The glucose, fructose and sucrose contents were measured by making up 1 g of homogenate to 10 mL with deionised water, passing it through a 0.45-μm filter and injecting it into an HP 1050 chromatograph (Agilent Technologies, Inc., Palo Alto, CA, USA) using a Zorbax NH2 5 μm 4.6 × 250 mm column and a refractive index detector. Calibrations were carried out for each sugar [d(+)-anhydrous glucose Merck 8337.0250, d(−)-fructose Fluka 47739, sucrose Sigma S5016]. Sorbitol could not be separated from glucose because they have the same retention time and were quantified together.

Phenolics were extracted from 5 g of homogenate following the method described by Lima et al. [13] and were determined using the Folin–Ciocalteu reagent in a UV-2401 PC Shimadzu spectrophotometer (Shimadzu Scientific Instruments, Inc., Columbia, 136 MD, USA). Gallic acid was used as standard and the results were expressed as mg 100 g−1 fresh weight.

Anthocyanins were extracted from 10 g of homogenate in 50 mL of methanol with 1% HCl for 24 h under refrigeration. The absorbance of this extract was measured at 560 nm in a UV-2401 PC Shimadzu spectrophotometer (Shimadzu Scientific Instruments, Inc., Columbia, MD, USA). Quantification was carried out using cyanidin 3-O-rutinoside as standard, and the results were expressed as mg 100 g−1 fresh weight.

Total antioxidant activity (TAA) was determined according to Serrano et al. [14], on freshly prepared plum juice. The measurement was carried out in a UV-2401 PC Shimadzu spectrophotometer (Shimadzu Scientific Instruments, Inc., Columbia, MD, USA). The results were expressed as mg of Trolox 100 g−1 of fresh weight.

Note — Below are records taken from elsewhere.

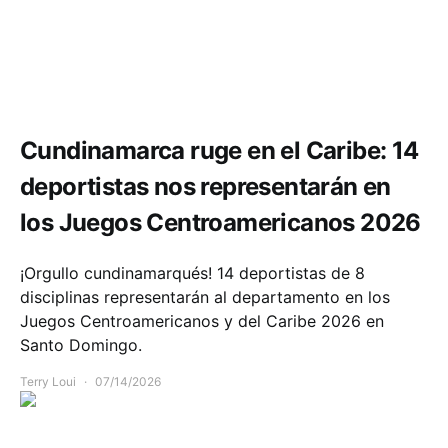
Deportes
Educación
Cundinamarca ruge en el Caribe: 14
deportistas nos representarán en
los Juegos Centroamericanos 2026
¡Orgullo cundinamarqués! 14 deportistas de 8
disciplinas representarán al departamento en los
Juegos Centroamericanos y del Caribe 2026 en
Santo Domingo.
Terry Loui
07/14/2026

Volatile compounds analysis

Six fruits were cut into pieces of approximately 1 cm3 and 5 g of sample were weighed into each test tube. The freshly prepared aliquots were placed in the automatic head space Tekmar 2016. Volatile isolation was carried out using a helium flow rate of 100 mL min−1, and the purging time was 90 min at room temperature. The identification and quantification of the volatile compounds were performed on a Varian Star 3400 gas chromatograph coupled with a Varian Saturn 3 mass spectrometer detector (Varian Ibérica S.L., Avda. Pedro Diez, 25, Madrid). Injector and detector were held at 260 °C. Mass spectra were obtained by ion trap and spectra range of 15–400 m/z was used. The GC–MS apparatus was linked to a PC running software Varian MS Workstation. Identification of some compounds was confirmed by comparison of the collected mass spectra with those of authenticated reference standards and all spectra in the Nist 2.0d mass spectra library. Besides, comparison of some compounds experimental retention index with that of authentic reference standards was carried out. Six replicates were performed for each plum cultivar.

Statistical analysis

The data obtained were analysed statistically by an analysis of variance and Tukey’s multiple range test for comparison of means and least significant differences (LSD) (P < 0.05) using the SPSS 13.0 (SPSS Inc, Chicago, IL, USA).

Results and discussion

Physicochemical results

Values for pH, acidity and total soluble solids (TSS) for each of the various cultivars are given in Table 1, together with the acceptability indices (TSS/acidity) and the firmness data (maximum force and slope). There are significant differences in the TSS content, with ‘Larry Ann’ and ‘Suplumsix’ the cultivars with the greatest values at 17.7 and 17.8 °Brix, respectively and ‘Fortune’, at only 12.3 °Brix, that with the lowest. These values are greater than the 10–12 °Brix given in the literature for Prunus domestica [4]. Organic acids play an important role in the flavour of fruit, a sensory attribute that is determined by the ratio of sugar to acid [15]. Because ‘Suplumsix’ is the cultivar in this study with the least acid and the greatest concentration of soluble solids, it returns an acceptability index, at more than 20, that is significantly greater than the rest. The values for TSS and acidity found in this study are similar to others given for this type of fruit [3].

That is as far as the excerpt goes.